View as PDF

Virtualization with PowerVM > Practical Introduction > I/O Virtualization > Virtual Ethernet

7.3.1. VLANs and VLAN-Tagging

Every virtual Ethernet switch supports VLANs (Virtual Local Area Network) according to IEEE 802.1q. Ultimately, this means that all Ethernet packets within a virtual Ethernet switch have a VLAN tag. Permitted VLAN IDs are 1-4094. Each virtual Ethernet adapter has a so-called port VLAN ID (attribute port_vlan_id), which must be specified when creating a virtual Ethernet adapter. As shown in Figure 7.4, the hypervisor adds a VLAN header with the port VLAN ID to every outgoing untagged packet (a packet without a VLAN header). Correspondingly, in the case of incoming packets with a VLAN ID that is the same as the port VLAN ID of the destination adapter, the VLAN header is removed again by the hypervisor. This allows LPARs to communicate with one another without using VLAN headers themselves. Packets with a VLAN header are referred to as tagged, packets without a VLAN header are referred to as untagged (not marked). Adding a VLAN header to a packet is called tagging. Ethernet adapters that do not support VLAN headers are often referred to as VLAN unaware.

VLAN tagging with the port VLAN ID (port_vlan_id)
Figure 7.4: VLAN tagging with the port VLAN ID (port_vlan_id)

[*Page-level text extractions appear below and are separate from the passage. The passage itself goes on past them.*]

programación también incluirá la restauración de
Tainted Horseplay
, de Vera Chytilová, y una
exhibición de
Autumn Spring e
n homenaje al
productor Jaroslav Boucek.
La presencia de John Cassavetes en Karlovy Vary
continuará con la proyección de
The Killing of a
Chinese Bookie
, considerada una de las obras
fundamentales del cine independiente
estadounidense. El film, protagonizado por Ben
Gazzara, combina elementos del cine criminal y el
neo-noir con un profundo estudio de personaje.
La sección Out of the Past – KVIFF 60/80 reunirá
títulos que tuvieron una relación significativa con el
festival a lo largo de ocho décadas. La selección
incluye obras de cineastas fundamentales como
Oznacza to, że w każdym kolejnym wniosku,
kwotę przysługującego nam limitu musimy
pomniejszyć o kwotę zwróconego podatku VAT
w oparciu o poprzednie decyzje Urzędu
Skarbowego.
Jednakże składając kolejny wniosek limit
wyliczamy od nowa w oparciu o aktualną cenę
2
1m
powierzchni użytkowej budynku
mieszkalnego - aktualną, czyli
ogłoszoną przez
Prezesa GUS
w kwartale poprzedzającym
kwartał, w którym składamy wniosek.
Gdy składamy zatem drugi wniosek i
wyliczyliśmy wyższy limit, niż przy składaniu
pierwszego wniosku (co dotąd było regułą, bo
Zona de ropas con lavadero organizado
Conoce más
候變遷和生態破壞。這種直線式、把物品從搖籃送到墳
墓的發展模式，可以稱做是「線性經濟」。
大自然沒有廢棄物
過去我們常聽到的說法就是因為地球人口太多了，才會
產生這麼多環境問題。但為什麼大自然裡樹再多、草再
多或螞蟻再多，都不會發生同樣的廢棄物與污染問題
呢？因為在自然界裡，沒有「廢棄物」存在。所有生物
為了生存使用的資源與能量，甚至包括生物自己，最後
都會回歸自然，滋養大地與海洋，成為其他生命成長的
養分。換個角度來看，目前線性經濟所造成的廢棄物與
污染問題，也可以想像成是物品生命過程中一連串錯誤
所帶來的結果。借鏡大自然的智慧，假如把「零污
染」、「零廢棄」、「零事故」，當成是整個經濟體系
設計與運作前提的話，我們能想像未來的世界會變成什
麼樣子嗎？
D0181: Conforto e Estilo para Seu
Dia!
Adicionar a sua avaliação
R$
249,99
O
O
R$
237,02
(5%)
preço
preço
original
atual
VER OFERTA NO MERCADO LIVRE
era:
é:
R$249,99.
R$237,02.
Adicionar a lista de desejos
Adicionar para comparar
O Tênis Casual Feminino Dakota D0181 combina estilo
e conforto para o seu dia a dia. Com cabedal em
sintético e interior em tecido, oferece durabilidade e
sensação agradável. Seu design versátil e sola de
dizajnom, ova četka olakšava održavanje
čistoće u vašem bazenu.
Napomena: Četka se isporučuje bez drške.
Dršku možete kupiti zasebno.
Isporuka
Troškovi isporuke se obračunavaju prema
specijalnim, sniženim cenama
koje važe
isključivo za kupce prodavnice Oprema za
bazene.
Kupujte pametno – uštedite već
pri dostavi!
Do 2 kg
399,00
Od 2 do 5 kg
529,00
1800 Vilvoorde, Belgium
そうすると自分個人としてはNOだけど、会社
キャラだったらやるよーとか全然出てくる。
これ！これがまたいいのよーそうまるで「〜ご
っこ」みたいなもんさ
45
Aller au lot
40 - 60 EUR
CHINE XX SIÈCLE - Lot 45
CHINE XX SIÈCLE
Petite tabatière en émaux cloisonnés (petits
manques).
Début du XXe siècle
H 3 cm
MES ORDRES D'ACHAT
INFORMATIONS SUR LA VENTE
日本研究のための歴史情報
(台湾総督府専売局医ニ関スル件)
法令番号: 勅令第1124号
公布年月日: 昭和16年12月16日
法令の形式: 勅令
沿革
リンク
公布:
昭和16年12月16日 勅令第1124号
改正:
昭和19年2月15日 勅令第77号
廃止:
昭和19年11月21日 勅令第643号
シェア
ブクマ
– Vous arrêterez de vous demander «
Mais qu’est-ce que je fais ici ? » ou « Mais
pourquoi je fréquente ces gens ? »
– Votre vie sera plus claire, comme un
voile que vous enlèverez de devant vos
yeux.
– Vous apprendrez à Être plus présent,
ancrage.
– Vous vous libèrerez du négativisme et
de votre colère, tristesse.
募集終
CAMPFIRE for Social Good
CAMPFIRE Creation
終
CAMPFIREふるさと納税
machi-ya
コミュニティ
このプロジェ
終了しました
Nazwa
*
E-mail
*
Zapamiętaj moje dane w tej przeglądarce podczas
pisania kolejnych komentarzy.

As figure 7.4 demonstrates, Ethernet adapters that do not use/support VLAN tagging themselves, can still function without problems in an environment with VLANs, by having the switch (POWER Hypervisor) perform the tagging with the port VLAN ID of the virtual Ethernet adapter.

A virtual Ethernet adapter can optionally be created as IEEE 802.1q compatible (attribute ieee_virtual_eth=yes). In addition to untagged packets, it then also supports tagged packets for a list of VLAN IDs that can be specified with the attribute addl_vlan_ids. Then, several different VLANs can be used by one LPAR via a virtual Ethernet adapter. The virtual Ethernet adapter adds a VLAN header to the packets for the additional VLAN IDs. The packets therefore arrive at the virtual switch as tagged packets and the hypervisor no longer needs to add a VLAN tag.

Figure 7.5 shows the delivery of a packet with VLAN ID 200: VLAN ID 200 belongs to the additional VLAN IDs (addl_vlan_ids) of the sending virtual Ethernet adapter, so the virtual Ethernet adapter must generate a tagged packet. The packet is then forwarded unchanged to the virtual Ethernet switch. The VLAN ID 200 also belongs to the additional VLAN IDs for the target Ethernet adapter. The VLAN header is therefore not removed by the hypervisor and the packet including the VLAN header is forwarded to the target LPAR by the virtual Ethernet adapter. The VLAN header is retained during the entire delivery from the source LPAR to the destination LPAR!

Delivery of tagged packets, here for the VLAN 200.
Figure 7.5: Delivery of tagged packets, here for the VLAN 200.